Beware of the Dogs, Stella Donnelly
(Brief reference to sexual assault)
Welsh by birth and Australian by upbringing, Stella Donnelly is frolicking across the Australasian music scene with grace, strop, and ample criticism of our systemic injustices. Her 2020 Laneway performance opened with a mihi to the whenua and mana whenua. She is an intersectional feminist and anti-racist ally, making her music even more enjoyable beyond its indie-rock aesthetic. Beware of the Dogs, her debut album, holds effortless melodies that emphasise the exhaustion of maneuvering through our patriarchal, capitalist and colonial reality. She cuts with a razor-sharp wit, that at first appears sweet and safe, but guts you like a fish. Despite this, all tracks are brimming with an undeniable sense of empathy. “Boys will be Boys” follows her friends experience of navigating patriachal-denialism and belitting, post-sexual assault. Beware of the Dogs talks to Donnelly’s privilege as a white Australian, and how ongoing colonial cultural genocide manifests in a dangerous sense of white nationalism.
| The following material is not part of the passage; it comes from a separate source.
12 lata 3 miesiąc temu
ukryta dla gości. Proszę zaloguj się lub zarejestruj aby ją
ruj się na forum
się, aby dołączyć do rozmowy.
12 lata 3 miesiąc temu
Finally, “Mosquito”, has a lighter touch, and makes us realise that we are all just obsessive mozzies buzzing around our unattainable crushes. What I like most about the album, are the specificities of suburbia peppered throughout, that are both comforting yet, in the same breath deeply unsettling. She nestles you within the mundane whilst simultaneously serving you the monumental. Beware of the Dogs is a heart-filled listen for the discontented.